Earlier this month, I had the privilege of participating in a weeklong mediation training at Harvard Law Schools’ Program on Negotiation. It is known as one of the best such programs in the country, and I learned why. Five accomplished mediator-instructors and 48 participants, with legal and non-legal backgrounds and from 13 countries, for 9 hours per day. I learned many lessons through the presentations, exercises, and reading that are well worth sharing. There are five that I believe are especially useful in the context of employment disputes.

Lesson #1 — Consider the Value of Joint Mediation Sessions, Alone or in Conjunction with Caucus Sessions

My experience as an advocate in Colorado is that mediators in employment cases usually rely on the caucus form. The neutral meets privately with one side in one room, and then with the other in a different room. The mediator then moves back and forth between them, bearing settlement offers and counteroffers, asking questions, and providing commentary. In certain employment disputes, this “shuttle diplomacy” can be an effective way to help the parties to “get to yes.” The parties may be a combustible combination unless they are separated from one another. Counsel may want to share information with the mediator but not with one another. Consultations with the representative of an employer’s employment practices liability insurance carrier or a co-defendant may be difficult unless they occur out of earshot of the plaintiff. A party’s lawyer may not want his adversary to see how his client reacts to what the mediator says or the offer she provides.
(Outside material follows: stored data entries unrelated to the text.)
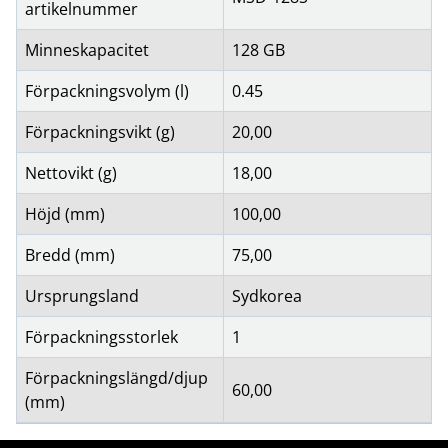
artikelnummer
Minneskapacitet
128 GB
Förpackningsvolym (l)
0.45
Förpackningsvikt (g)
20,00
Nettovikt (g)
18,00
Höjd (mm)
100,00
Bredd (mm)
75,00
Ursprungsland
Sydkorea
Förpackningsstorlek
1
Förpackningslängd/djup
60,00
(mm)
At the conference in Cambridge, however, the instructors, especially legal mediation pioneer Gary Friedman and Harvard Law School Professor Robert Mnoookin, challenged us to bring the parties and their counsel together in one place to mediate disputes. According to this view, joint sessions, unlike caucuses, give each of the parties and counsel the chance to understand directly the other side’s view of the controversy and what is needed to resolve it. They may find common ground as to facts or legal conclusions that, in turn, propels them toward a resolution. For example, meeting in joint session may help parties in a Title VII lawsuit determine what (if any) working conditions would make reinstatement a viable option. Or, in a dispute in which two managers are in a turf batter in their organizations but will have to work together when it ends, empowering them to resolve their dispute in joint session may help create momentum to begin building or rebuilding trust and forging a durable solution to their conflict. A third example is the rare (though not unheard-of) conflict in which an apology by one party can seal the deal end the litigation.  

Another alternative is the use of both caucuses and joint sessions at different points during the mediation. For example, even if the parties are averse to being in the same room together during most or all of the mediation, it may be advantageous for their lawyers to meet together at length at the beginning of the mediation. At such a joint session, the mediator can help the lawyers establish a shared set of ground rules. They may be able to limit negotiations to avoid wasting time on matters on which the parties agree in a case (e.g., that front pay will be minimal at best because the employee became re-employed during the litigation) or are unlikely to agree (e.g., whether a defendant that lost a motion for summary judgment will prevail on liability at trial). On the other hand, such discussions in joint session may broaden the scope of negotiations, which may create fertile ground for settlement.

To be sure, joint mediation sessions are not always workable or desirable in resolving employment disputes. But the reflexive choice to rely solely on caucuses may impede rather than facilitate settlement. Conflicting parties, their lawyers, and their mediators should consider carefully whether use of joint sessions, alone or in conjunction with caucuses, are likely to create the value that the parties need to settle their dispute.